Reuters
By Anton Zverev and Darya Korsunskaya, Andrew Osborn
Summary
Pre-election crackdown crushed Kremlin foes
Kremlin says hardline stance is here to stay
Lawmaker seeks to ban over 20 NGOs
Russia faces presidential election in 2024
MOSCOW, Sept 22 (Reuters) – The Kremlin and its loyalists have said they will maintain and in some cases intensify their tough approach to internal and external critics and organisations that they view as a threat to Russia’s stability.
In the run-up to a parliamentary election won by a large margin by the ruling United Russia against a backdrop of fraud allegations, the authorities neutralised the party’s critics outside parliament, using legal mechanisms to stop them from taking part in the ballot and targeting what they saw as hostile media and non-governmental organisations.
Allies of jailed Kremlin critic Alexei Navalny, who is serving two-and-a-half years in prison for parole violations he says are trumped up, had their homes raided, their freedom of movement restricted, or fled abroad after a court ruled their activities to be extremist in June.
In comments to Reuters, the Kremlin said the authorities would continue to take a tough line against Navalny’s allies despite the election being over. A senior lawmaker suggested a clamp-down on foreign non-governmental organisations would ramp up.
“The non-systemic opposition (Navalny’s allies) crossed a red line a while ago.
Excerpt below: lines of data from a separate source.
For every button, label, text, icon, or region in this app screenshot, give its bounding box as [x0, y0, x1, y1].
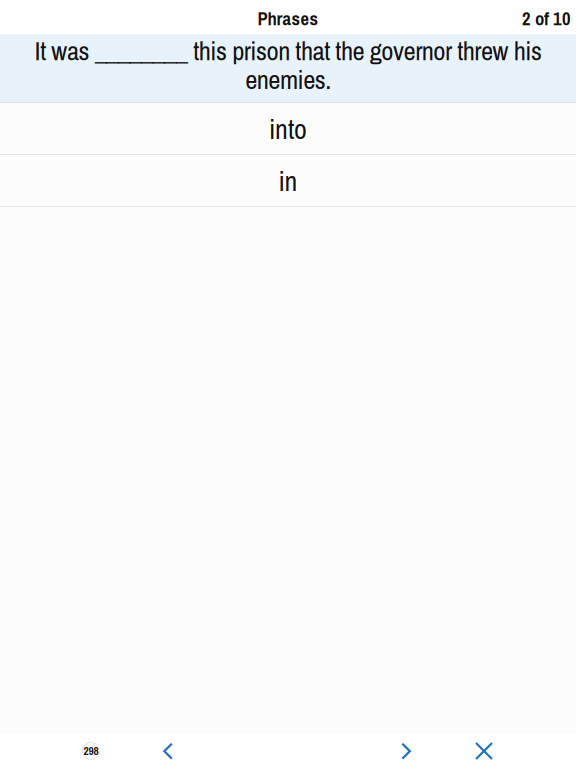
button[interactable]: in — [0, 155, 576, 207]
button[interactable]: Cards remaining — [68, 734, 114, 768]
staticText: Phrases — [258, 6, 318, 31]
button[interactable]: Previous — [146, 734, 190, 768]
button[interactable]: Close — [462, 734, 506, 768]
staticText: 298 — [84, 743, 98, 759]
button[interactable]: into — [0, 103, 576, 155]
staticText: in — [278, 162, 298, 200]
staticText: It was ________ this prison that the gov… — [34, 33, 542, 97]
staticText: into — [269, 110, 307, 148]
button[interactable]: Next — [384, 734, 428, 768]
staticText: 2 of 10 — [522, 6, 571, 31]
What they were doing was using provocations and all methods to try to stir up social unrest,” Kremlin spokesman Dmitry Peskov said.
“Naturally, any authorities would adopt as tough a position as possible to that. The aim is to maintain stability in society. There is no place for lawlessness and we are ready to force people to obey the law. This is not connected to the Duma (parliament) elections. This is our line and it will continue to be our line,” he said.
Separately, Vasily Piskarev, head of a parliamentary committee which investigates foreign interference, is asking the Prosecutor General to ban the activities of more than 20 unnamed foreign non-government organisations.
He accuses them of unlawfully urging Facebook, Twitter and Google to ignore demands from the authorities to delete illegal content, a demand that Google and Apple complied with.
Analysts in Russia believe the idea is to ensure maximum stability in the run-up to the next presidential election in 2024, when Vladimir Putin may step down as president and suggest a hand-picked successor.
“This is the new normal. They’re not purging everyone before the elections only to then relent, no,” said one source close to the Kremlin who spoke of “new rules of the game”.
“All activity outside the system is now essentially extremism and we’re going to combat it. It’s like in China, but we have our own path,” said the source.
“They’ll wipe out everyone (politically), get used to it,” said another source in a state corporation familiar with the Kremlin’s thinking.
Ivan Zhdanov, a Navalny ally who operates outside Russia, said the authorities had long resorted to using illegal methods against opponents, including the attempted murder by poisoning of Navalny in 2020.
The Kremlin denies any role in Navalny’s health problems and says the poisoning was part of a Western-backed plot to try to discredit it.
Putin, who has been in power as president or prime minister since 1999, has not said whether he will run again in 2024, but has made clear he wants any power transition to be smooth when the time comes and untroubled by people he regards as Western-backed plotters.
“If the current level of repression is being driven by one specific factor, it’s probably the presidential election,” the Liberal Mission Foundation, a group of liberal-minded political analysts, said in a report.
“It (the repression) is forever until it ends,” the foundation said.
Pavel Grudinin, a Communist strawberry tycoon who came second to Putin in the last presidential election and whose attempt to run in the parliamentary vote was rejected by the electoral commission on what he says were politically-motivated grounds, said the political situation was grim.
“I think there’s a prevailing view among those who take decisions that the main thing is to create the image of an enemy, be it inside or outside the country, and then, on that basis, destroy any stirrings of activity,” Grudinin told Reuters.